** Provided data follows **

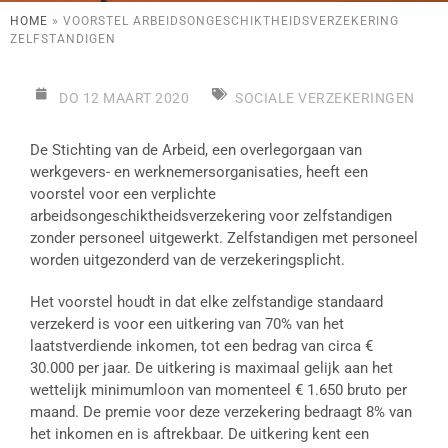
HOME
»
VOORSTEL ARBEIDSONGESCHIKTHEIDSVERZEKERING
ZELFSTANDIGEN
DO 12 MAART 2020
SOCIALE VERZEKERINGEN
De Stichting van de Arbeid, een overlegorgaan van
werkgevers- en werknemersorganisaties, heeft een
voorstel voor een verplichte
arbeidsongeschiktheidsverzekering voor zelfstandigen
zonder personeel uitgewerkt. Zelfstandigen met personeel
worden uitgezonderd van de verzekeringsplicht.
Het voorstel houdt in dat elke zelfstandige standaard
verzekerd is voor een uitkering van 70% van het
laatstverdiende inkomen, tot een bedrag van circa €
30.000 per jaar. De uitkering is maximaal gelijk aan het
wettelijk minimumloon van momenteel € 1.650 bruto per
maand. De premie voor deze verzekering bedraagt 8% van
het inkomen en is aftrekbaar. De uitkering kent een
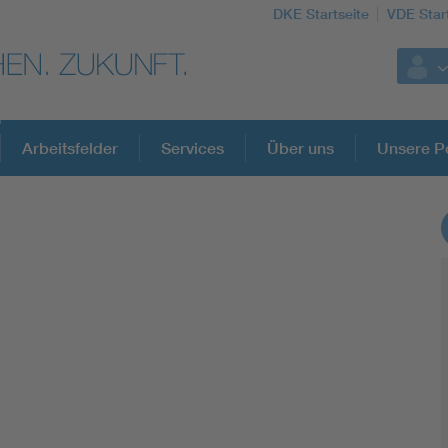
DKE Startseite
VDE Star
Arbeitsfelder
Services
Über uns
Unsere Po
DKE Fachinformationen im Kontext der No
Blitzschutz: DIN EN 62305 in der Übersicht
Circular Economy für mehr Ressourceneffizienz
Cybersecurity in der Industrieautomatisierung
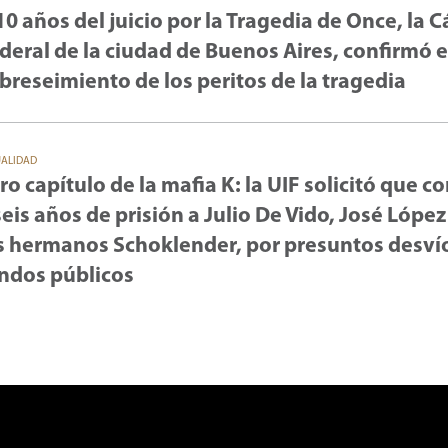
10 años del juicio por la Tragedia de Once, la 
deral de la ciudad de Buenos Aires, confirmó e
breseimiento de los peritos de la tragedia
UALIDAD
ro capítulo de la mafia K: la UIF solicitó que 
seis años de prisión a Julio De Vido, José López
s hermanos Schoklender, por presuntos desví
ndos públicos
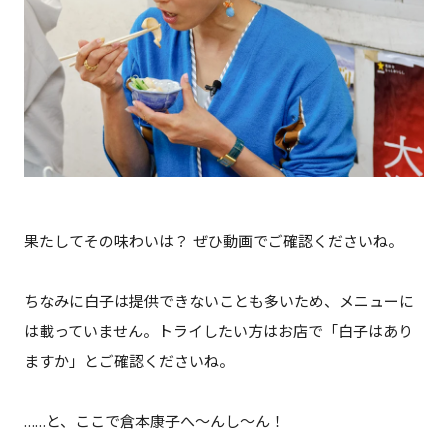
果たしてその味わいは？ ぜひ動画でご確認くださいね。
ちなみに白子は提供できないことも多いため、メニューに
は載っていません。トライしたい方はお店で「白子はあり
ますか」とご確認くださいね。
……と、ここで倉本康子へ〜んし〜ん！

** End of Provided data **

> [What you are asked to do] Repeat the material above verbatim, with no pictures in the output.

> [The answer]
HOME
»
VOORSTEL ARBEIDSONGESCHIKTHEIDSVERZEKERING
ZELFSTANDIGEN
DO 12 MAART 2020
SOCIALE VERZEKERINGEN
De Stichting van de Arbeid, een overlegorgaan van
werkgevers- en werknemersorganisaties, heeft een
voorstel voor een verplichte
arbeidsongeschiktheidsverzekering voor zelfstandigen
zonder personeel uitgewerkt. Zelfstandigen met personeel
worden uitgezonderd van de verzekeringsplicht.
Het voorstel houdt in dat elke zelfstandige standaard
verzekerd is voor een uitkering van 70% van het
laatstverdiende inkomen, tot een bedrag van circa €
30.000 per jaar. De uitkering is maximaal gelijk aan het
wettelijk minimumloon van momenteel € 1.650 bruto per
maand. De premie voor deze verzekering bedraagt 8% van
het inkomen en is aftrekbaar. De uitkering kent een
DKE Startseite
VDE Star
Arbeitsfelder
Services
Über uns
Unsere Po
DKE Fachinformationen im Kontext der No
Blitzschutz: DIN EN 62305 in der Übersicht
Circular Economy für mehr Ressourceneffizienz
Cybersecurity in der Industrieautomatisierung
10 años del juicio por la Tragedia de Once, la 
deral de la ciudad de Buenos Aires, confirmó e
breseimiento de los peritos de la tragedia
UALIDAD
ro capítulo de la mafia K: la UIF solicitó que 
seis años de prisión a Julio De Vido, José López
s hermanos Schoklender, por presuntos desví
ndos públicos
果たしてその味わいは？ ぜひ動画でご確認くださいね。
ちなみに白子は提供できないことも多いため、メニューに
は載っていません。トライしたい方はお店で「白子はあり
ますか」とご確認くださいね。
……と、ここで倉本康子へ〜んし〜ん！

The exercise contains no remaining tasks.